L. W. – Oui, j’avais balayé pas mal de domaines, mais là je pouvais enfin publier ce qui me tenait à cœur : de la littérature. Et faire découvrir de nouveaux auteurs. Je tiens très fort à mon statut de passeur…
A. G. – Aujourd’hui, vous publiez principalement des auteurs francophones, belges, suisses et français. Et – si je ne m’abuse – principalement des femmes. Est-ce un vrai parti pris de mettre en avant une certaine littérature ou plutôt le hasard des sensibilités ?
L. W. – Ce n’est pas un parti pris, mais peut-on parler de hasard ? C’est simplement le résultat de mes choix, de mes coups de cœur… S’il y a plus de femmes que d’hommes, ce n’est en tout cas pas un parti pris, mais nous recevons plus de manuscrits de femmes.

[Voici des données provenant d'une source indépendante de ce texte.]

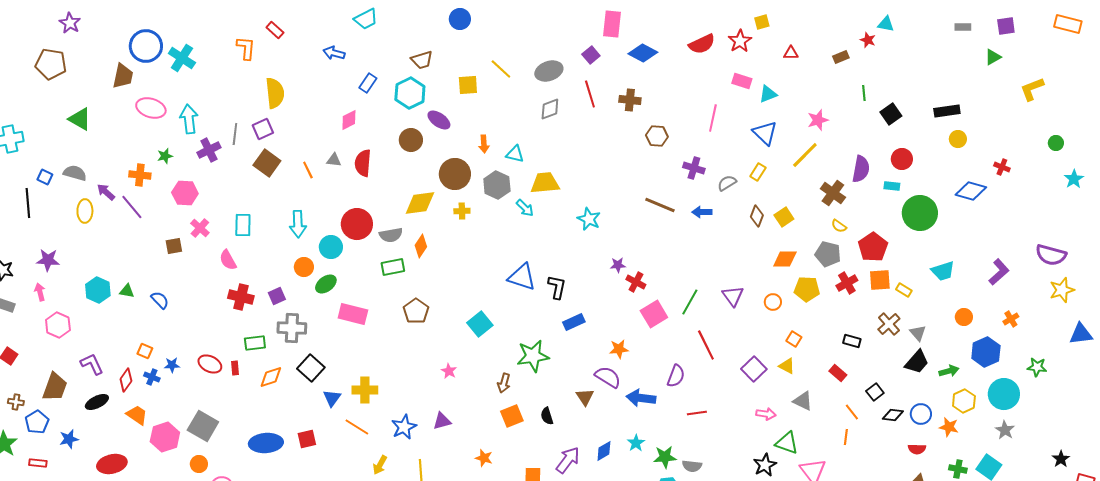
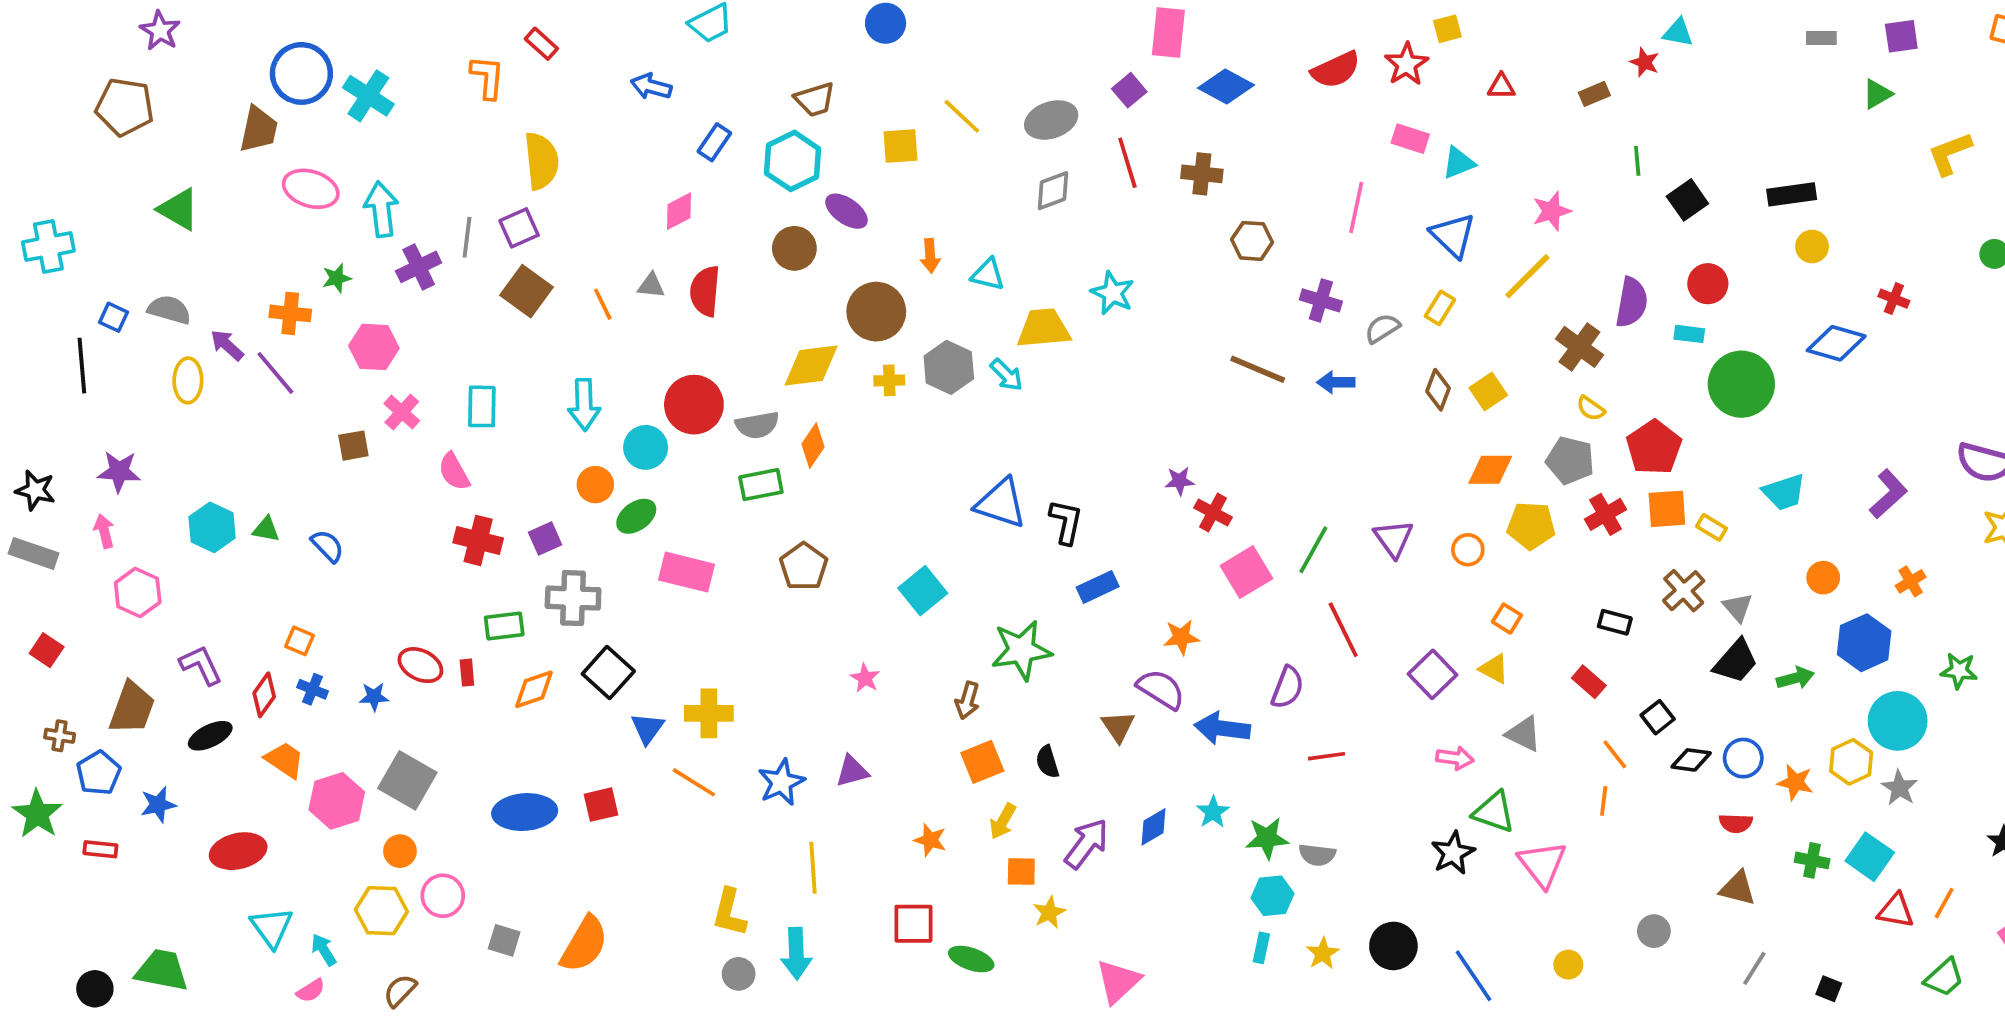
gray hexagon: (497, 185) -> (949, 367), moved
cyan star: (589, 219) -> (1113, 293), moved
blue star: (172, 365) -> (374, 697), moved
yellow hexagon: (964, 401) -> (1851, 762), moved
yellow arrow: (380, 465) -> (1003, 821), moved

A. G. – En parlant de sensibilité d’ailleurs, qu’est-ce qui vous pousse à retenir un manuscrit plutôt qu’un autre ? J’imagine que vous en recevez beaucoup ? Combien en publiez-vous par an ?
L. W. – Nous recevons énormément de manuscrits – trop, dirai-je, par rapport à notre capacité de lecture… Nous publions actuellement douze nouveautés par an, après en avoir publié vingt pendant des très longues années.
Il nous est donc impossible désormais d’accueillir beaucoup de nouveaux auteurs, car les auteurs du catalogue nous sont en général fidèles, et ils constituent le gros des parutions.
Certains nous ont quittés, bien sûr, mais happés par de gros éditeurs parisiens (Gallimard, Belfond, Albin Michel, Stock, etc.). Ce qui, paradoxalement, fait ma fierté : mes choix n’étaient donc pas si mauvais que ça !
A. G. – La Belgique, tout comme la Suisse, est soumise à la tabelle. Il a été annoncé que celle-ci devrait être supprimée mais elle est toujours en place à ce jour. Pourriez-vous expliquer en quoi cela consiste, et nous préciser l’impact éventuel sur votre distribution hors Belgique ?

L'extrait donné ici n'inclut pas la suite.